Dataset:
════════════════════
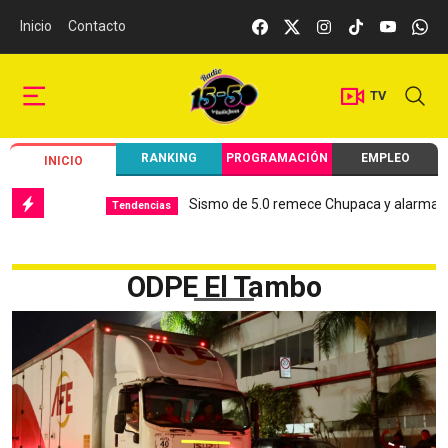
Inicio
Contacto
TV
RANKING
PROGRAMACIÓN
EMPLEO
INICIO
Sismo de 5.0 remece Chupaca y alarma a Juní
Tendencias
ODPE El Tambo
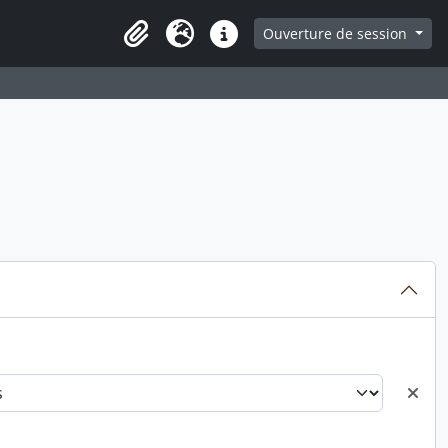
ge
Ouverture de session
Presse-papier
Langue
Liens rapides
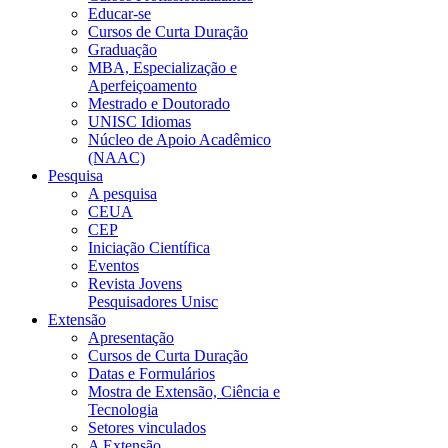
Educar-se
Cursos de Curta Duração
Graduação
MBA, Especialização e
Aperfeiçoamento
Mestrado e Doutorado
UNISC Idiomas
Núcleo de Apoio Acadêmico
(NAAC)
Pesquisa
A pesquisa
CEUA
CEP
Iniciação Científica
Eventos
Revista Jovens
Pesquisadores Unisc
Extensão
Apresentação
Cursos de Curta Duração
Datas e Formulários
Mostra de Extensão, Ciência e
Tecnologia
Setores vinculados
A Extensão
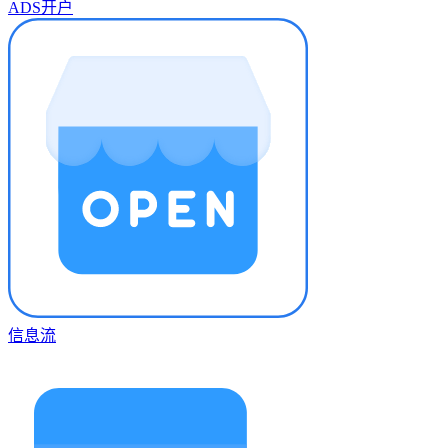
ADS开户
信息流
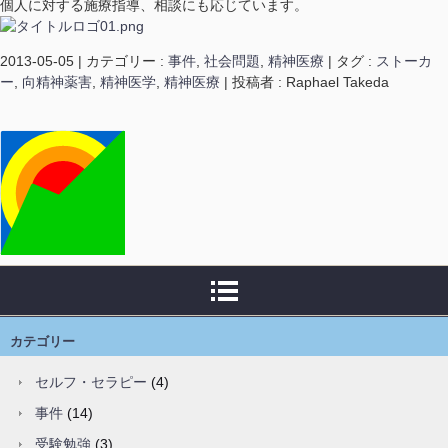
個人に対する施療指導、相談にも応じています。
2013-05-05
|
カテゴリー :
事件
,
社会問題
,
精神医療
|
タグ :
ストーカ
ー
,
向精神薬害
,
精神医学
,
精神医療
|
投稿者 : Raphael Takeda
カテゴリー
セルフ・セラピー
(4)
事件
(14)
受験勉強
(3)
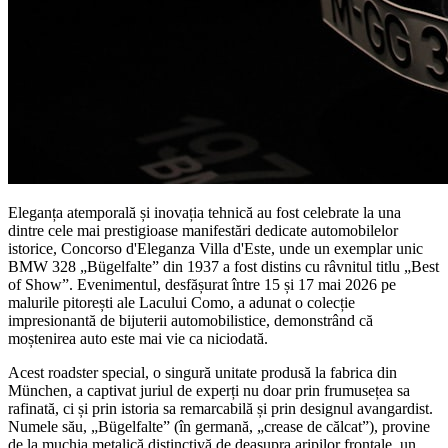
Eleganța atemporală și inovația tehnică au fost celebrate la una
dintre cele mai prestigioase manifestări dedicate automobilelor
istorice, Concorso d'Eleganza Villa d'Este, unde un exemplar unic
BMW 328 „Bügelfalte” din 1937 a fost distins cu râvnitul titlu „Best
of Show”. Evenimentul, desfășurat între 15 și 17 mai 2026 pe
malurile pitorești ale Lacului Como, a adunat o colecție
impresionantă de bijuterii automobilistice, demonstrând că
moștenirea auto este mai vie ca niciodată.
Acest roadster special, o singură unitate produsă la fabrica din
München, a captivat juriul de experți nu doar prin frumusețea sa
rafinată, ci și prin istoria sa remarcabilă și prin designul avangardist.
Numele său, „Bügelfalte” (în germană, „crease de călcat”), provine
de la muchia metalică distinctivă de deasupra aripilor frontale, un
════════════════════
Problem statement:
Here the job is to print all the entries above exactly, minus the images.

Response to this task:
Inicio
Contacto
TV
RANKING
PROGRAMACIÓN
EMPLEO
INICIO
Sismo de 5.0 remece Chupaca y alarma a Juní
Tendencias
ODPE El Tambo
ge
Ouverture de session
Presse-papier
Langue
Liens rapides
Educar-se
Cursos de Curta Duração
Graduação
MBA, Especialização e
Aperfeiçoamento
Mestrado e Doutorado
UNISC Idiomas
Núcleo de Apoio Acadêmico
(NAAC)
Pesquisa
A pesquisa
CEUA
CEP
Iniciação Científica
Eventos
Revista Jovens
Pesquisadores Unisc
Extensão
Apresentação
Cursos de Curta Duração
Datas e Formulários
Mostra de Extensão, Ciência e
Tecnologia
Setores vinculados
A Extensão
ADS开户
信息流
個人に対する施療指導、相談にも応じています。
2013-05-05
|
カテゴリー :
事件
,
社会問題
,
精神医療
|
タグ :
ストーカ
ー
,
向精神薬害
,
精神医学
,
精神医療
|
投稿者 : Raphael Takeda
カテゴリー
セルフ・セラピー
(4)
事件
(14)
受験勉強
(3)
Eleganța atemporală și inovația tehnică au fost celebrate la una
dintre cele mai prestigioase manifestări dedicate automobilelor
istorice, Concorso d'Eleganza Villa d'Este, unde un exemplar unic
BMW 328 „Bügelfalte” din 1937 a fost distins cu râvnitul titlu „Best
of Show”. Evenimentul, desfășurat între 15 și 17 mai 2026 pe
malurile pitorești ale Lacului Como, a adunat o colecție
impresionantă de bijuterii automobilistice, demonstrând că
moștenirea auto este mai vie ca niciodată.
Acest roadster special, o singură unitate produsă la fabrica din
München, a captivat juriul de experți nu doar prin frumusețea sa
rafinată, ci și prin istoria sa remarcabilă și prin designul avangardist.
Numele său, „Bügelfalte” (în germană, „crease de călcat”), provine
de la muchia metalică distinctivă de deasupra aripilor frontale, un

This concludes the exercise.